If, on the other hand, we hope that this set of metadata will automate some steps in post, a bit like the metadata contained into the .mxf Alexa Mini files that allows to crop files recorded with a 4:3 2.8K flag to the right extraction (2880x2160), instead of leaving them Open Gate (which is what the camera really records), or like it happens with all cameras when shooting with an “anamorphic” flag (Arri, Red, Sony, all do the same) which instructs the software to automatically desqueeze the input frame accordingly to the right ratio. If that’s the aim then I have to reiterate my points and say that I believe we need the four (five, maybe) nodes as I was trying to explain on my post above, to make sure that things are instructed properly for each stage of production and post.

To go back to your points, the way I see it, the Target Area is not going to be affected by the specific use cases as it communicates exclusively the area framed on set by the Camera operators. In fact, the way how I see it, nothing really a part from the output scaling (the output resize, which we are currently not even considering here) drastically changes from use case to use case, except when there are specific needs in place, especially at the far end of the post production (like the ones quoted by Walter and Jim, ie center crop, pan and scan, QC, etc.).


  • INPUT FRAME and EXTRACTION as mandatory fields that will be related to how the source frame is meant to be extracted (cropped).
  • SCALING as optional third element of the extraction pipeline which is relative to the extraction output and tells how the cropped frame needs to be up/down scaled.
  • TARGET and ACTIVE are optional instructions aimed to the software that needs to work on the extracted and scaled images, to workout the canvas size (ACTIVE AREA) and the on-set intended framed area (TARGET AREA).

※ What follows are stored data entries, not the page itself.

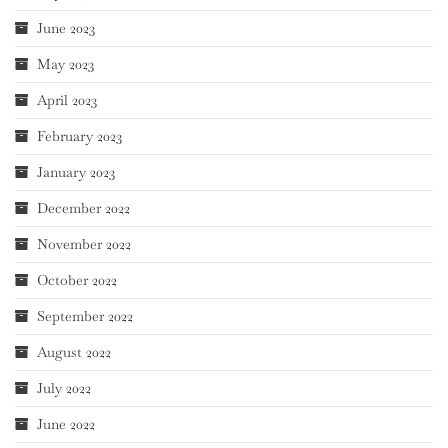
June 2023
May 2023
April 2023
February 2023
January 2023
December 2022
November 2022
October 2022
September 2022
August 2022
July 2022
June 2022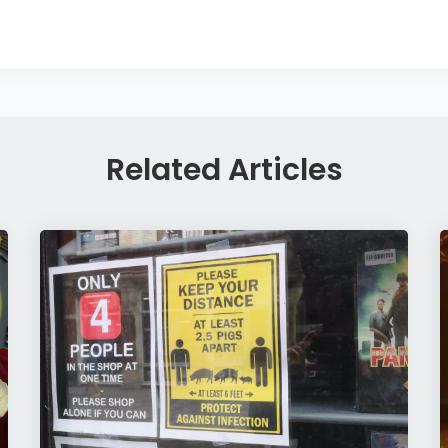
Related Articles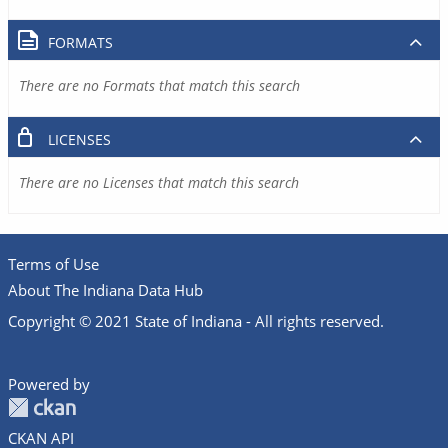
FORMATS
There are no Formats that match this search
LICENSES
There are no Licenses that match this search
Terms of Use
About The Indiana Data Hub
Copyright © 2021 State of Indiana - All rights reserved.
Powered by
CKAN API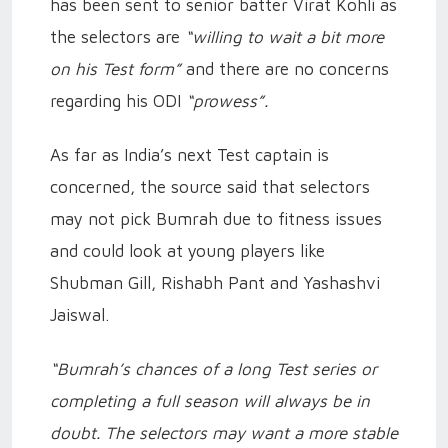
has been sent to senior batter Virat Kohli as
the selectors are
“willing to wait a bit more
on his Test form”
and there are no concerns
regarding his ODI
“prowess”.
As far as India’s next Test captain is
concerned, the source said that selectors
may not pick Bumrah due to fitness issues
and could look at young players like
Shubman Gill, Rishabh Pant and Yashashvi
Jaiswal.
“Bumrah’s chances of a long Test series or
completing a full season will always be in
doubt. The selectors may want a more stable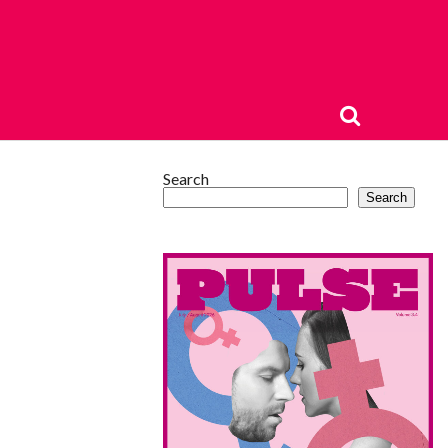
Search
Search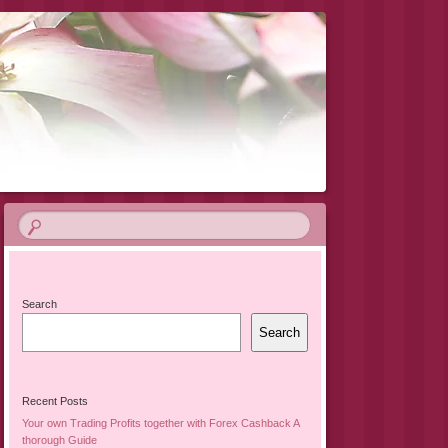
Search
Search
Recent Posts
Your own Trading Profits together with Forex Cashback A
thorough Guide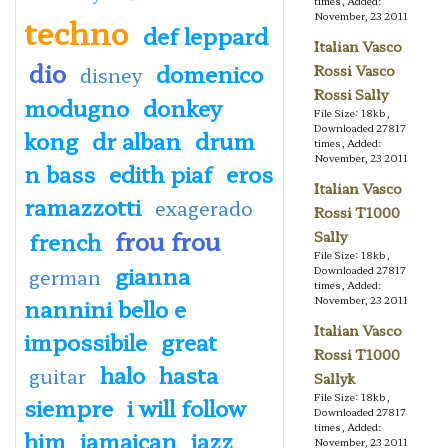
times, Added:
November, 23 2011
techno
def leppard
Italian Vasco
dio
domenico
Rossi Vasco
disney
Rossi Sally
modugno
donkey
File Size: 18kb,
Downloaded 27817
kong
dr alban
drum
times, Added:
November, 23 2011
n bass
edith piaf
eros
Italian Vasco
ramazzotti
exagerado
Rossi T1000
frou frou
french
Sally
File Size: 18kb,
gianna
Downloaded 27817
german
times, Added:
nannini bello e
November, 23 2011
Italian Vasco
impossibile
great
Rossi T1000
halo
hasta
guitar
Sallyk
File Size: 18kb,
siempre
i will follow
Downloaded 27817
times, Added:
him
jamaican
jazz
November, 23 2011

The results of those two instructions won’t directly affect/transform the image, but only how the software will show it to the user, or on what it will allow the user to work on.

I will try to make some examples of how the framing metadata section would look like for me using some real-life examples of extraction guidelines designed on different shows over the years.
To put things in context, however, I would also like to pick a show and share all the framelines we had to design for Aladdin (Disney - 2019), which was a multi camera, multi lenses, multi format show that had complex needs. You can download them from here (Dropbox Link):

Let me consider two, quite standard, use cases:

  1. Multiple target frames, with extraction crop due to lens coverage and extra room for VFX area (from LIFE- Sony).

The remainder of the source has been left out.